Here’s Exactly How To Take Your Pulse, According to an MD

Whenever I feel my heart race or face flush, I touch my forehead like I'm the star of Grey's Anatomy. Or I press my fingers to my neck and look at my watch dramatically, only to remember that I have no idea how to take a pulse. It's usually at this point that I wait for my heartbeat, and I feel nothing. Am I a vampire? No, I just placed my fingers on the wrong area of my very human body. So, if you're dealing with a similar issue, here's how to take your pulse, according to experts.

Your pulse is how many times your heart beats per minute, according to the Cleveland Clinic, it is lower when you are resting and higher when you are more active. Your heart rate increases when you require more oxygen-rich blood to carry nutrients and energy to your muscles and cells so that you can do the thing you're doing, whether that's typing, walking, or running. The more intense the activity— the faster your pulse will be. Doctors typically use devices like a pulse oximeter (that LED screened device that clips to your finger), a blood pressure machine, or a stethoscope and the clock on the wall, the Cleveland Clinic says.

Experts In This Article

Here's how to check your pulse with your fingers

Your pointer finger and middle finger are among the most sensitive parts of your body, which is why you use them to take your pulse, says Sean Ormond, MD, a pain management specialist and an anesthesiologist at Case Western University. Only use these two fingers, though, or else you risk getting an incorrect reading of your pulse, he says. For example, using your thumb to take your pulse will not be accurate because your thumb has an artery. This could cloud your ability to feel the beating in your wrist and neck.

Places like your bum or thigh will not offer a reliable pulse because there's a lot more padding between you and your major arteries. The following areas provide a great avenue for measuring your pulse because large arteries lie beneath relatively thinner skin.
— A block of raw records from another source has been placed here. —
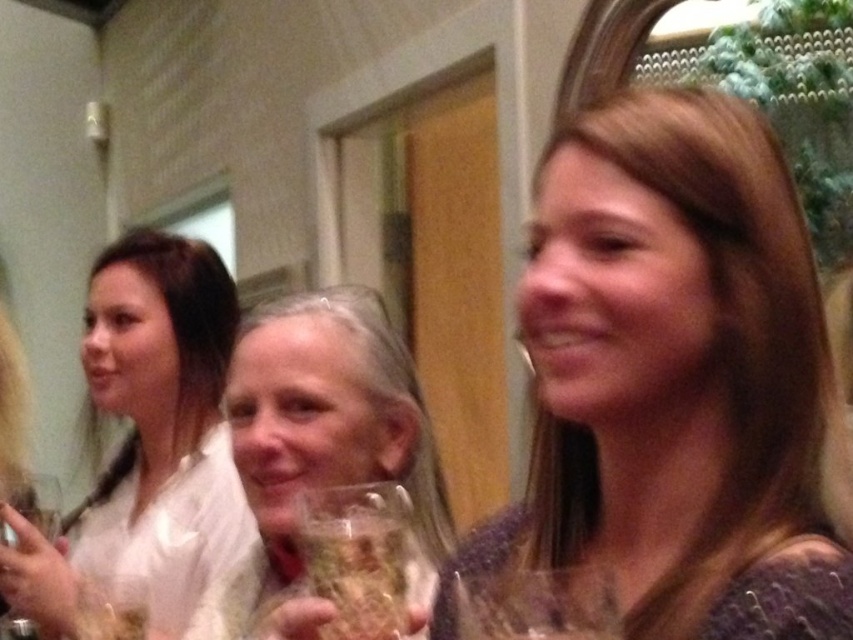 You are a photographer adjusting the lighting in this scene. You notice the matte white blouse at left and the translucent glass at center. Which object is closer to the camera based on their positions?

The matte white blouse at left is closer to the camera because it is positioned over the translucent glass at center.

You are a bartender preparing drinks and need to choose between the translucent glass at center and the clear glass wine glass at lower left. Which glass has a larger diameter?

The translucent glass at center has a larger diameter than the clear glass wine glass at lower left.

You are at a party and want to pour a drink into the tallest glass available. Which one should you choose between the translucent glass at center and the clear glass wine glass at center?

The translucent glass at center is much taller than the clear glass wine glass at center, so you should choose the translucent glass at center to pour your drink. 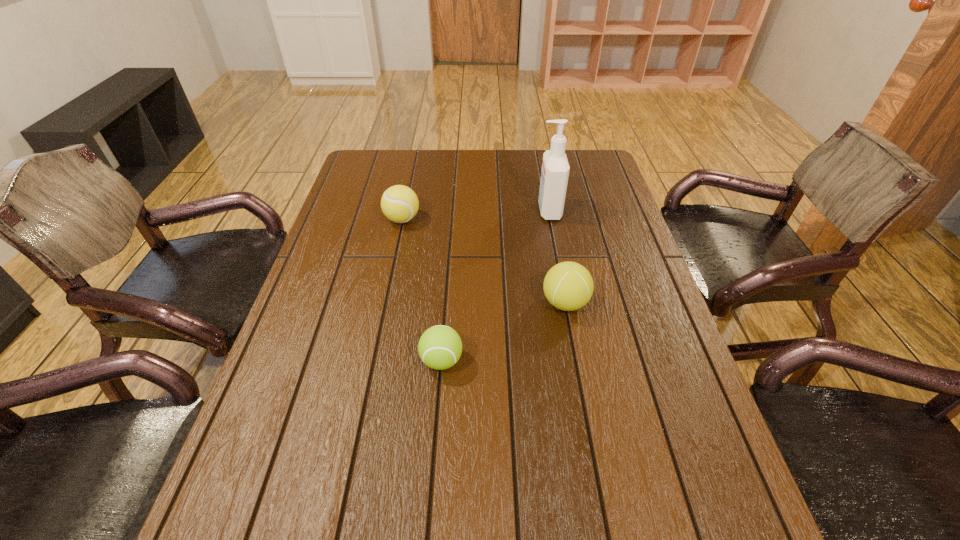 The width and height of the screenshot is (960, 540). In order to click on free space between the leftmost object and the rightmost tennis ball in this screenshot , I will do `click(484, 261)`.

Find the location of `vacant region between the leftmost tennis ball and the nearest tennis ball`. vacant region between the leftmost tennis ball and the nearest tennis ball is located at coordinates (421, 290).

Locate an element on the screen. free space that is in between the second nearest object and the nearest tennis ball is located at coordinates (503, 332).

This screenshot has width=960, height=540. I want to click on free space between the leftmost object and the second farthest tennis ball, so click(484, 261).

Where is `empty location between the farthest tennis ball and the tallest object`? The width and height of the screenshot is (960, 540). empty location between the farthest tennis ball and the tallest object is located at coordinates (475, 215).

Identify the location of free space between the farthest tennis ball and the cleansing agent. Image resolution: width=960 pixels, height=540 pixels. (475, 215).

Locate an element on the screen. Image resolution: width=960 pixels, height=540 pixels. free space between the farthest tennis ball and the cleansing agent is located at coordinates (475, 215).

Where is `object that is the second closest one to the rightmost tennis ball`? The image size is (960, 540). object that is the second closest one to the rightmost tennis ball is located at coordinates (555, 168).

I want to click on object that is the third nearest to the tallest object, so click(440, 347).

Where is `the closest tennis ball to the cleansing agent`? Image resolution: width=960 pixels, height=540 pixels. the closest tennis ball to the cleansing agent is located at coordinates (568, 286). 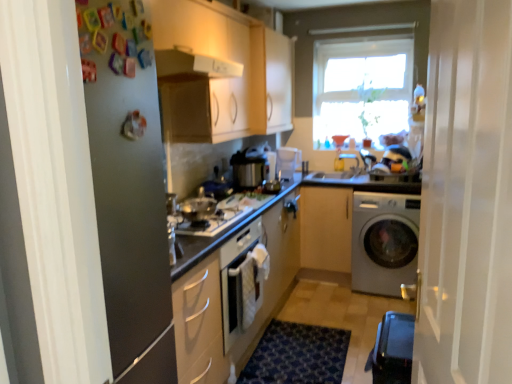 Identify the location of free space below blue textured rug at lower center (from a real-world perspective). This screenshot has height=384, width=512. (298, 357). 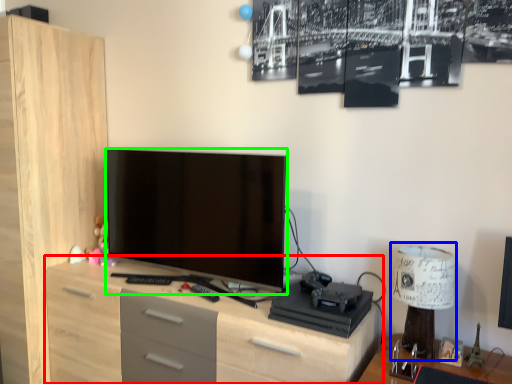 Question: Which is farther away from chest of drawers (highlighted by a red box)? table lamp (highlighted by a blue box) or television (highlighted by a green box)?

Choices:
 (A) table lamp
 (B) television

Answer: (A) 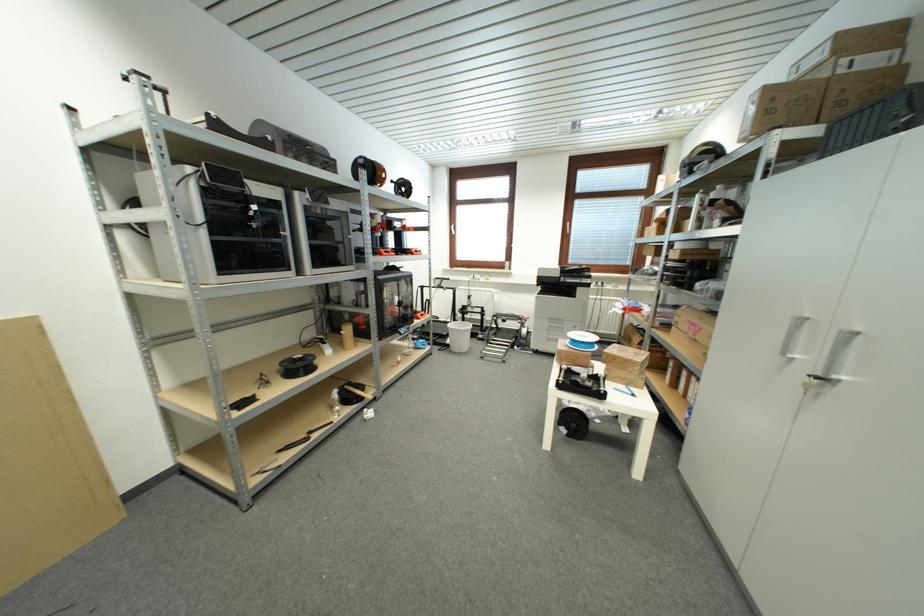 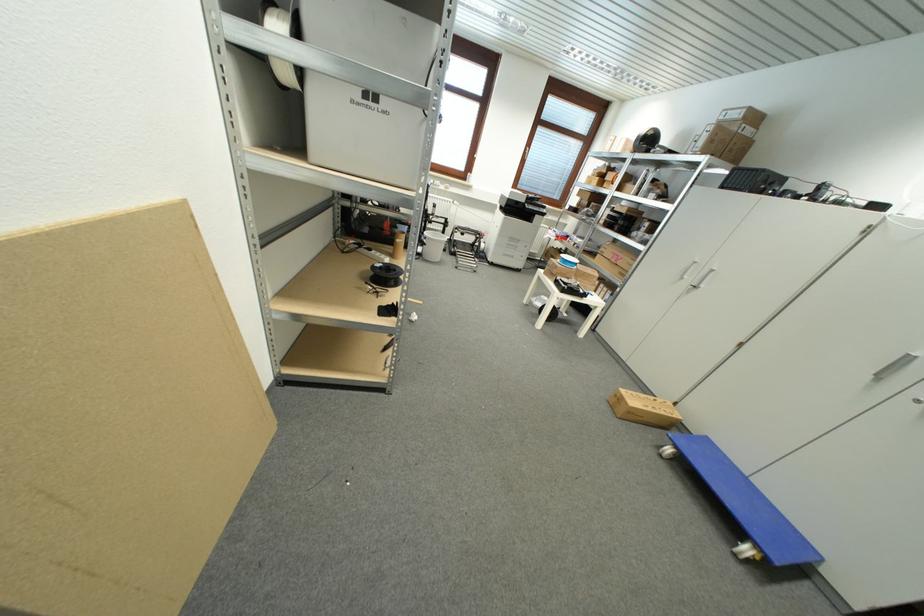 In the second image, find the point that corresponds to pixel 514 333 in the first image.

(468, 246) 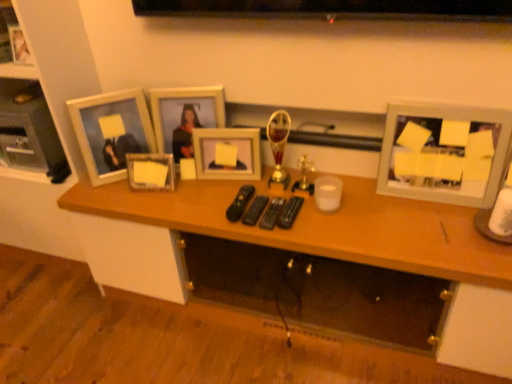 Where is `free location in front of black plastic remote control at center, the 2th remote control when ordered from right to left`? free location in front of black plastic remote control at center, the 2th remote control when ordered from right to left is located at coordinates (290, 234). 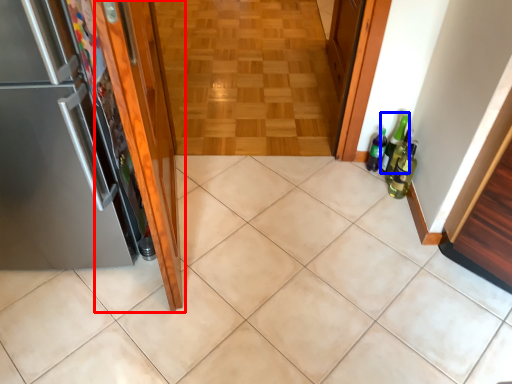 Question: Which point is further to the camera, door (highlighted by a red box) or beer bottle (highlighted by a blue box)?

Choices:
 (A) door
 (B) beer bottle

Answer: (B) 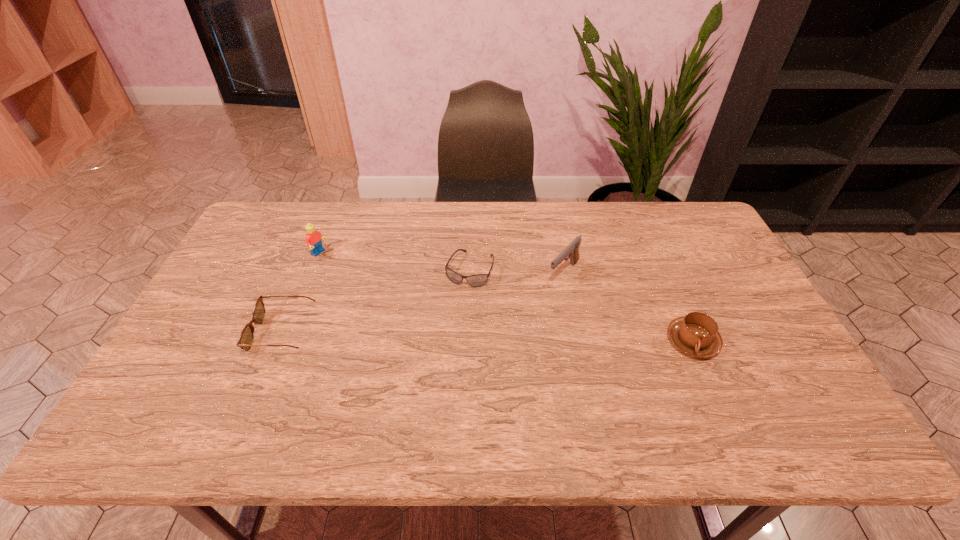 Identify the location of vacant space on the desktop that is between the spectacles and the rightmost object and is positioned at the barrel of the pistol. Image resolution: width=960 pixels, height=540 pixels. (502, 337).

The height and width of the screenshot is (540, 960). What are the coordinates of `vacant space on the desktop that is between the spectacles and the cappuccino and is positioned on the lenses of the third object from right to left` in the screenshot? It's located at (444, 336).

The width and height of the screenshot is (960, 540). In order to click on vacant spot on the desktop that is between the spectacles and the rightmost object and is positioned on the face of the Lego in this screenshot , I will do `click(482, 336)`.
To take your pulse, place your two forefingers on the following spots:

  • Radial pulse: On on your wrist, just below the thumb (of your opposite hand)
  • Brachial pulse: The underside of your arm before the elbow
  • Pedal pulse: The top of your foot close to the leg
  • Carotid pulse: The side of your neck just below the jaw

Typically, you want to try your neck and wrist first, says Dr. Ormond, but if those are injured or inaccessible, the top of the foot or inner elbow can also work. Dr. Ormond also explains that if you don't feel your pulse immediately, it might be because of adrenaline or anxiety that spurred your desire to take your pulse in the first place. Dry off your hands if they're sweaty, take deep breaths, and wait until you feel your pulse.

Once you feel that thud beneath your fingertips, Dr. Ormond says you should use your watch or set a timer for one minute and count every beat for sixty seconds. You can also count the beats that happen in 15 seconds and multiply that by four, according to Le Dam, MD, Staff Physician of Eko, the company that created the first AI stethoscope.

If you're laying down, sitting still, and have a heart resting heart rate above 100 beats per minute, you should contact a provider, according to the Mayo Clinic. Alternatively, if you're not a trained athlete and your heart rate is consistently below 60 beats per minute, it is also a cause for concern. If you deal with either of these along with faintness, shortness of breath, chest pain, or dizziness, find a place to sit down and urgently seek treatment, the Mayo Clinic says. Your pulse can tell you a lot, but it's also important to seek other forms of care if you're concerned for your health or safety.